Peki mevcut güvenlik donanımları, yazılımları bu saldırıları durduramıyor mu? Geleneksel korunma metotları maalesef bu tip saldırılar karşısında etkisiz kalıyor, yukarıda örnek olarak verdiğim e-posta her zaman bir virüs içermeyebilir. Hedef alınan kişinin çalıştığı bankadan geliyormuş gibi görünen, o bankanın kurumsal yazışma formatı korunarak kişiye özel düzenlenmiş bir e-postadan çok azımız şüphelenir. Buradaki kritik nokta, saldırının kişiye özel, terzi usulü hazırlanmış olması. Bu tip sinsi saldırıları güvenlik duvarları yahut anti-virüs yazılımları yakalamaktan aciz. Kötü niyetli terzilerin bizim üstümüze tam uyacak elbiseyi hazırlamaları ise internette paylaştığımız kişisel verilerin artması sebebiyle çok kolay. O elbiseyi bir kere üzerimizde denediğimizde içeri sızan zararlı yazılım, dünya çapında binlerce şirketi etkileyen WannaCry fidye saldırısında olduğu gibi çok hızlı bir şekilde tüm kuruma yayılmakta ve tüm kaynakları geri dönülemez şekilde kullanılamaz hale getirmekte.
Siber saldırıları bertaraf etmek için şirketlerin kurumsal siber güvenlik politikalarını sık ve düzenli olarak gözden geçirmeleri ve güncellemeleri, denetimleri artırmaları, çalışanlarını bilinçlendirici eğitimler düzenlemeleri ilk adımlar olarak sıralanabilir. Veri merkezi seviyesinde değerlendirdiğimizde ise tüm kurumların verilerini güvence altına almalarını sağlayan bir “sigorta poliçesine” ihtiyacı bulunmakta. Bu sigorta poliçesi kurum verilerinin düzenli olarak yedeklenmesidir.

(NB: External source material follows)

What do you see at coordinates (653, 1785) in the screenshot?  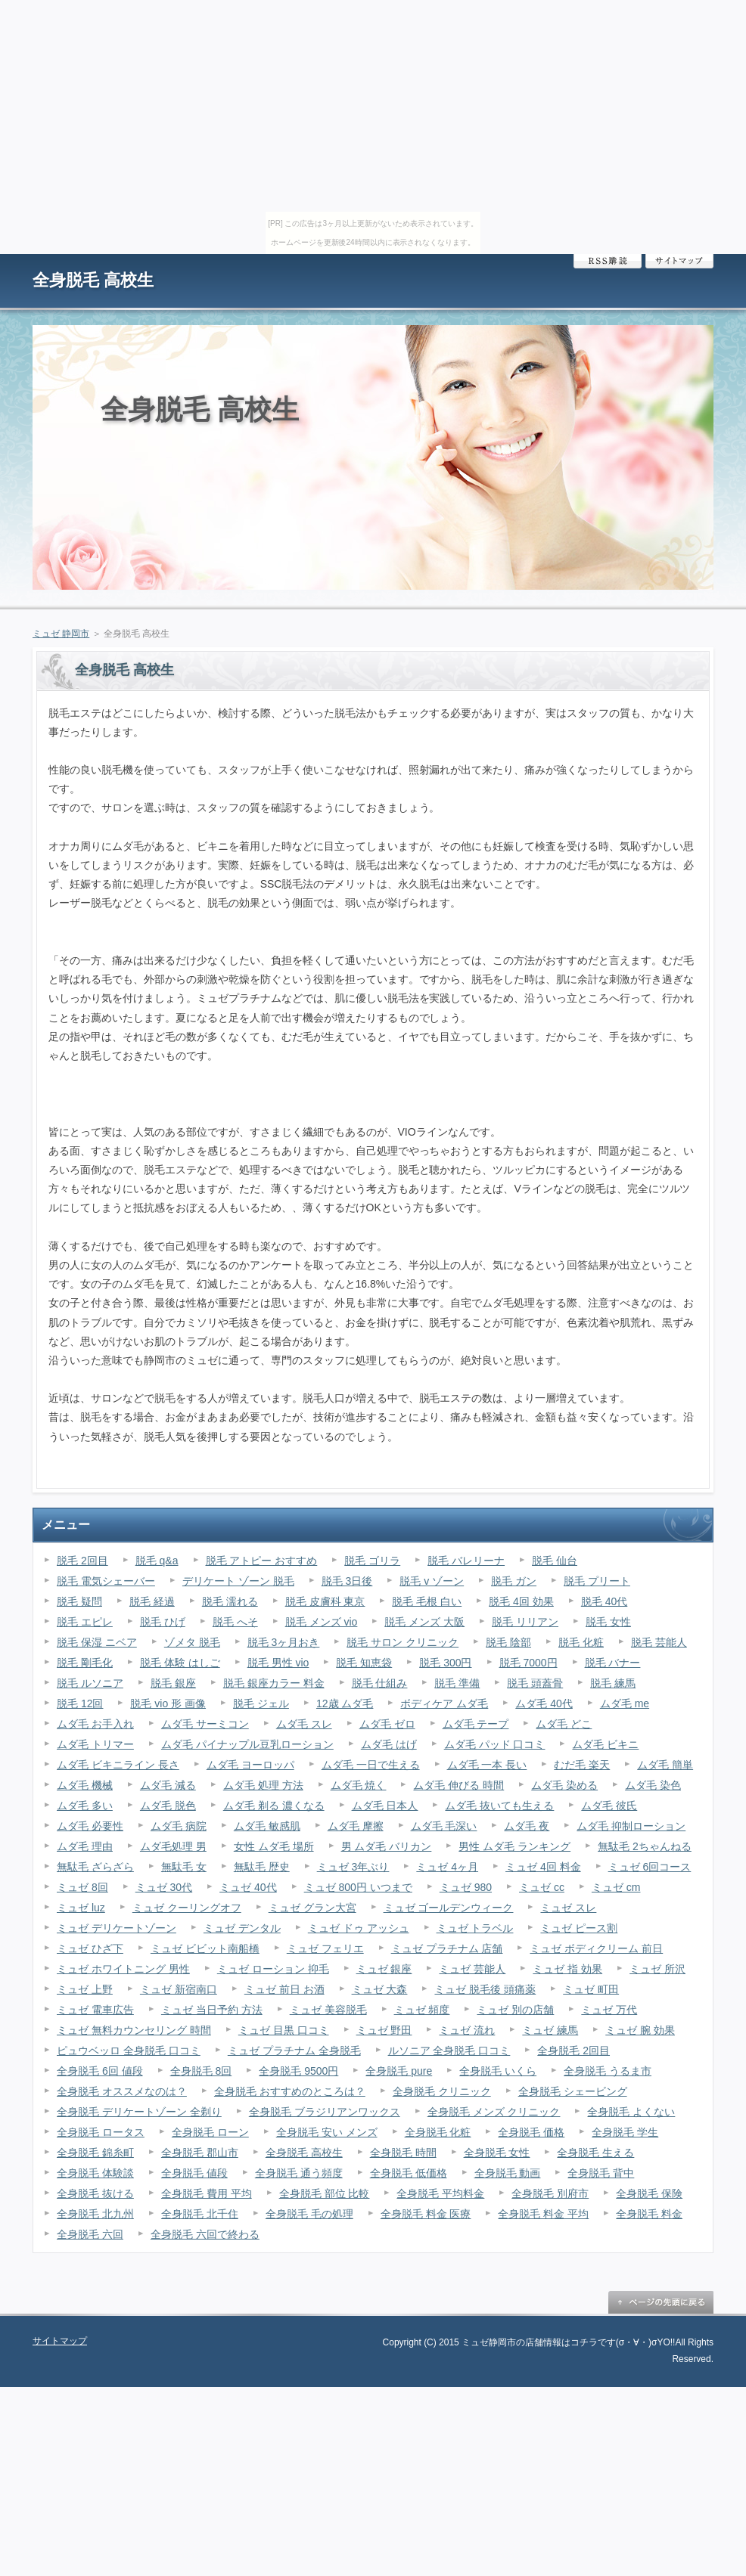 I see `ムダ毛 染色` at bounding box center [653, 1785]. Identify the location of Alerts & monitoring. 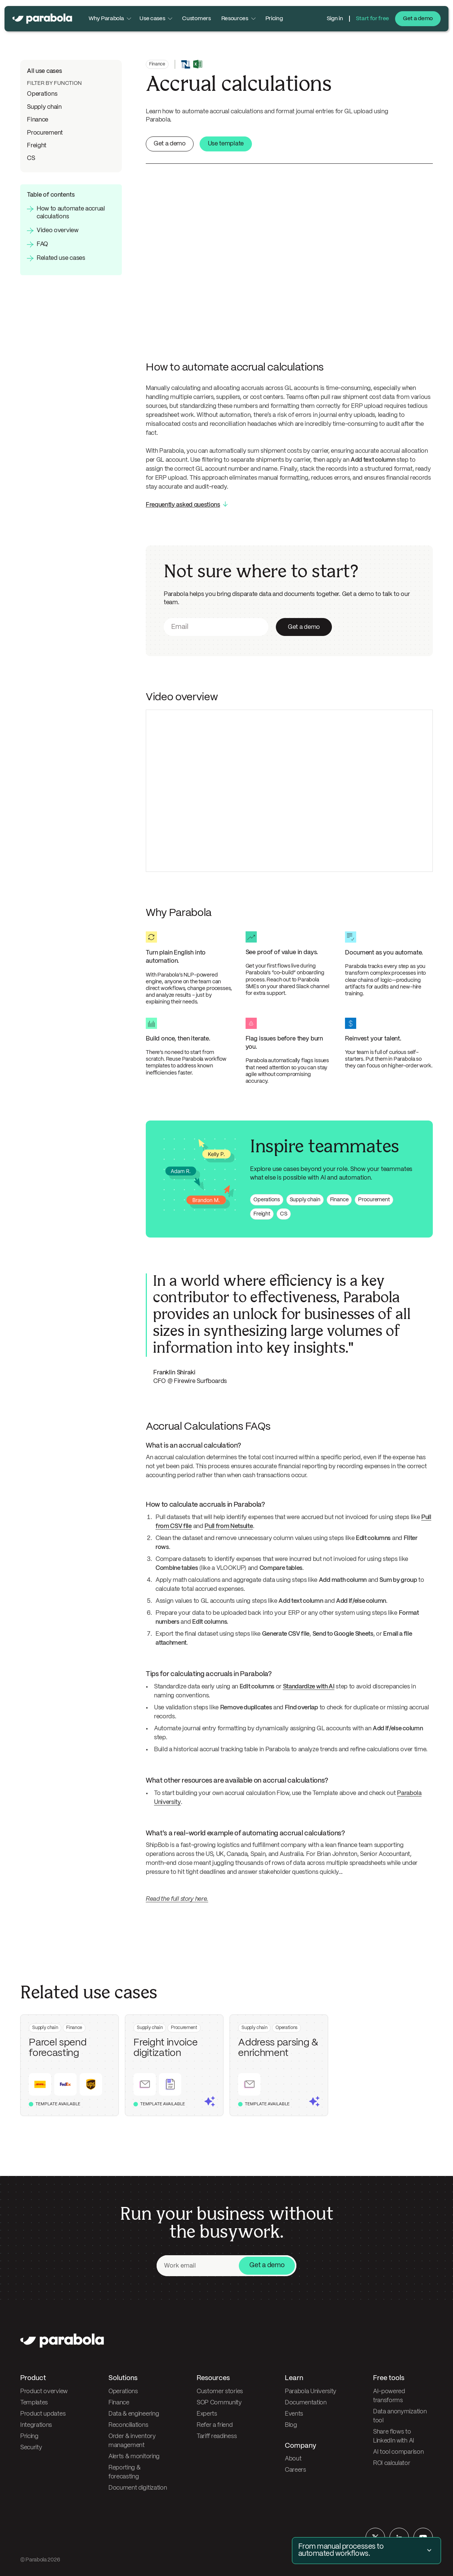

Şirketler iş sürekliliğinin sağlanması, verimliliğin artırılması, şirket kaynaklarının asıl ihtiyaç duyulan AR-GE faaliyetlerine aktarılabilmesi ve kurumsal rekabette öne çıkabilmek için bulut teknolojilerine her geçen gün daha çok yatırım yapmaktalar. Çağdaş bir veri merkezinin mimarisine baktığımızda lokalde çalışan ve sanallaştırılmış ve fiziksel sunucuların yanı sıra hibrit bulut ortamlarına aktarılmış iş yüklerinin de olduğunu görüyoruz. Bunun yanı sıra konteyner teknolojilerinin önümüzdeki dönemin en popüler başlığı olacağını söylemek mümkün. İş sürekliliğinin sağlanabilmesi, bir felaket anında bütün bu platformlar arasındaki veri geçişinin hızıyla doğru ilintili. Kurumların kullandıkları yedekleme yazılımlarının geleceğin getireceği bu dinamizme hazır olması gerektiği kadar bunu yaparken kurumları belirli donanım markalarına bağımlı kılmaması, kurulumdan yönetimine kadar basit ama aynı zamanda sofistike bir yapıda olması esas. Verilerin yedeklenmesi basit bir işlem olmakla beraber o yedeği ne kadar hızlı sürede kullanılabilir hale getirdiğiniz, bir platformda almış olduğunuz yedeği en kısa sürede istediğiniz bambaşka bir platformda açıp açamadığınız gibi konular, şirketlerin çevik olmaları ve müşterilerinin ihtiyaçlarını herhangi bir kesinti yaşatmaksızın karşılayabilmeleri açısından artık her zaman olduğundan daha da önemli. Veeam olarak sanal, fiziksel ve bulut ortamlarındaki verilerin yedekleme ve replikasyonlarını zaten çok uzun süredir en iyi şekilde yapmaktaydık. Ekim’de bünyemize kattığımız Kasten ile artık Kubernetes-native yedekleme çözümleri ile şirketleri bugünden geleceğe hazır hale getirmeye devam ediyoruz.